Tout n’est qu’ordre et beauté ?
« Est-ce que vous avez Une vie de Maupassant ? » J’ai bien fait des efforts pour jouer à cache-cache avec certains livres, celui-là non, vraiment, il a son petit casier, comme un bon élève, au premier rang. Je ne suis pas une grosse feignasse qui rechigne à se pencher pour attraper l’objet du délit, mais avouons-le, je me pose la question du rangement dans une librairie. Ou de son absence d’ailleurs. Ne serait-ce pas un vaste capharnaüm où ce lutin malicieux de libraire innoverait en matière de classement alambiqué où seul lui s’y retrouverait ?
Alors non franchement, vraiment pas, on n’est pas pervers à ce point là. Nous on aime l’ordre et la discipline. Tout ce qu’on veut, c’est une signalétique évidente, des rayons bien ordonnés et une rassurante organisation à la papa, où chacun trouve son bonheur dans la clarté. Pas une zizanie de sagouin. Là les livres pour les enfants (dit rayon Jeunesse, ce qui a un doux air rétro, c’est bien vrai), là les bd, là les nouveautés sur la table, ici le cinéma, là-bas la musique, la littérature, et puis les beaux-arts, les beaux livres et les sciences humaines, au fond le polar.
Avec le recul, et l’expérience, je me dis toujours que « beaux livres » ou « sciences humaines » sont des termes inventés par les libraires. J’attends avec impatience le client qui me demandera des « moches livres » ou de la « science inhumaine ». Les usages, mon ami, les usages ; les rayons, comme les secteurs éditoriaux, ont de vagues prétentions institutionnelles. Le rayon « Pratique » par exemple est censé regrouper la cuisine, le jardinage et tout ce qui est bien évidemment « pratique ». Sûr que manier la binette, faire de l’escalope milanaise et apprendre les rudiments de Photoshop c’est du pareil du même. Admettons que certaines catégories se définissent par opposition à d’autres, et qu’on fait ce qu’on peut avec l’espace et la logique qu’on a.
Voilà pour l’organisation spatiale de la librairie et la distribution des secteurs ; on peut aussi rentrer dans le détail de chaque rayon. C’est là qu’intervient notre bon vieil ordre alphabétique, d’auteurs, très utile pour la littérature, le polar ou la philo. Après on peut mettre quelques finesses avec des sous-rayons selon la langue d’écriture. Juste pour vous donner quelques trucs, parce qu’il y quand même quelques pièges : les hispanophones ont deux noms de famille, et c’est le premier qui l’emporte. Anne Frank n’écrit pas en allemand et Pascal Mercier n’écrit pas en français.

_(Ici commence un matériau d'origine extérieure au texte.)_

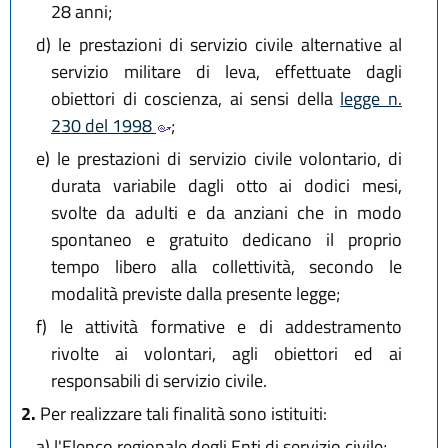
28 anni;
d)
le prestazioni di servizio civile alternative al
servizio militare di leva, effettuate dagli
obiettori di coscienza, ai sensi della
legge n.
230 del 1998
;
e)
le prestazioni di servizio civile volontario, di
durata variabile dagli otto ai dodici mesi,
svolte da adulti e da anziani che in modo
spontaneo e gratuito dedicano il proprio
tempo libero alla collettività, secondo le
modalità previste dalla presente legge;
f)
le attività formative e di addestramento
rivolte ai volontari, agli obiettori ed ai
responsabili di servizio civile.
2.
Per realizzare tali finalità sono istituiti:
a)
l'Elenco regionale degli Enti di servizio civile;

Pour les autres rayons, genre histoire, cinéma ou cuisine, c’est parfois plus compliqué. Les ouvrages de référence sont en début de rayon, et ensuite, en histoire on a plus tendance à ranger par ordre chronologique (en se posant de sérieuses questions quand les sujets traités s’étalent sur plusieurs siècles), en art on range selon l’artiste (et quand il y en a deux ?), et en cuisine, le salé d’abord, le sucré ensuite et les boissons à part, comme sur la carte d’un restaurant… La librairie n’est pas gigantesque et ces rayons ne concernent pas des milliers de références, on s’y retrouve donc. Mais pour la jeunesse et la bande dessinée, c’est une autre paire de manche. Le nombre important de titres, la variété des sujets et de formats font qu’on fait comme on peut, avec des bacs, des rayonnages, des boîtes, des intercalaires, des classements thématiques, alphabétiques, et qu’on cherche, peut-être vainement, à mettre de l’ordre dans ce tohu-bohu. A défaut de vous rendre limpide l’offre éditoriale, on essaie déjà de s’y retrouver nous-mêmes, ce qui est déjà une gageure, vu qu’on passe tout de même une bonne partie de la journée à ranger puis à pister des livres.
On pourrait réfléchir à d’autres types de rangements, et utiliser la classification Dewey des bibliothécaires ; vous savez, les cotes sur la tranche du livre avec les petites lettres et les petits chiffres. Comme le commun des mortels n’a aucune idée de ce que signifie ces cotes, on va mettre ça de côté. Ou alors on pourrait les ranger par collection, comme ça ils auraient tous la même taille, et puis par numéro de collection. Ca fait un peu militaire quand même.
En attendant vos suggestions de présentation on sera ravi de vous trouver ce bouquin écrit par un mec qui en général fait de la bande dessinée et de l’illustration jeunesse mais là se lance dans une analyse des films noirs de Fritz Lang, sous couvert de faire un état des lieux de l’émigration allemande aux Etats-Unis pendant les années 30 et 40, avec en arrière-plan l’émergence du jazz.